Published 25 June 2026
Nottingham City Council has launched a consultation on increasing the maximum Disabled Facilities Grant (DFG) it offers from £30,000 to £50,000, in a move that could make larger home adaptations far more achievable for disabled residents. The consultation, running through May and June 2026, reflects growing pressure on the national grant ceiling as the cost of major adaptations rises.
The DFG helps disabled people of any age pay for changes to their home so they can live there safely and independently. Typical funded works include stairlifts, level-access showers and other bathroom mobility adaptations, ramps, door widening and, in some cases, through-floor home lifts. The current maximum mandatory grant in England has stood at £30,000 for many years, but councils have discretionary powers to top this up locally.
Nottingham’s proposal matters because the most expensive adaptations, particularly home lifts and complex structural work, can comfortably exceed the standard ceiling. A through-floor lift alone often costs between £15,000 and £30,000 installed, leaving little headroom for additional works under a £30,000 limit. Raising the local cap to £50,000 would allow more ambitious projects to be funded without families having to find large top-up sums themselves.

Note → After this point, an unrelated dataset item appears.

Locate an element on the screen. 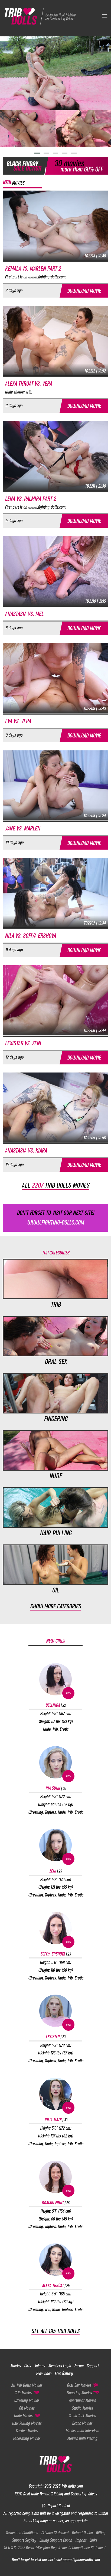 The height and width of the screenshot is (2576, 111). Ria Sunn is located at coordinates (55, 1788).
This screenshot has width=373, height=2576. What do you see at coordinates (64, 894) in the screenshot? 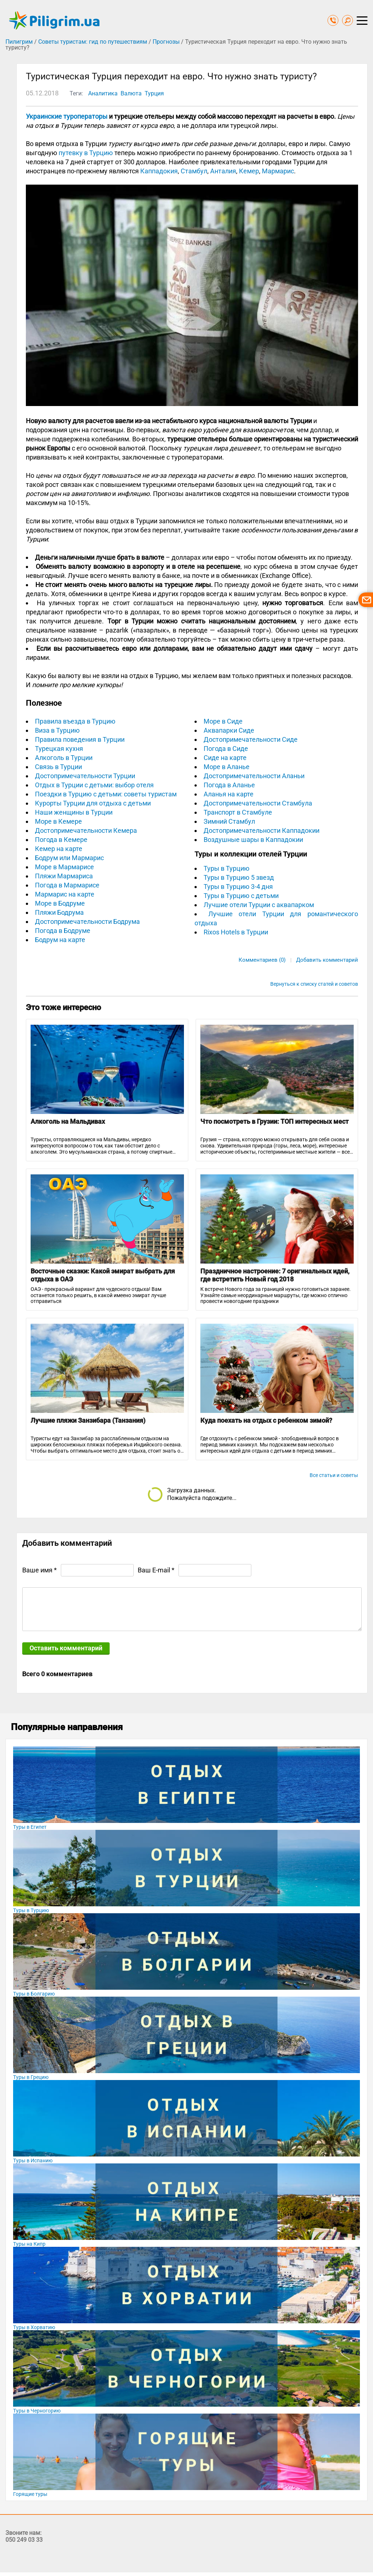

The move comes against a backdrop of record national investment. The government intends to provide £723 million for Disabled Facilities Grants in 2026-27, up from £711 million the previous year, and has introduced a new allocations formula intended to distribute funding more fairly based on local demand. Details of the national picture are set out by Housing LIN and the government consultation response.
For residents, the key point is that DFG rules and local top-up policies vary significantly from one council to another. If you are planning an adaptation, contact your local authority early to understand the maximum grant available in your area, whether means testing applies, and how long the assessment process takes. An occupational therapist assessment usually forms the basis of any application.
Even where a grant does not cover the full cost, other routes can help. Many adaptations qualify for zero-rated VAT when supplied to a disabled person, and charitable grants may bridge remaining gaps. To plan your budget, see our guides to stairlift costs and the wider range of mobility aids. If your council follows Nottingham’s lead, larger projects that once seemed out of reach may become realistic in the year ahead.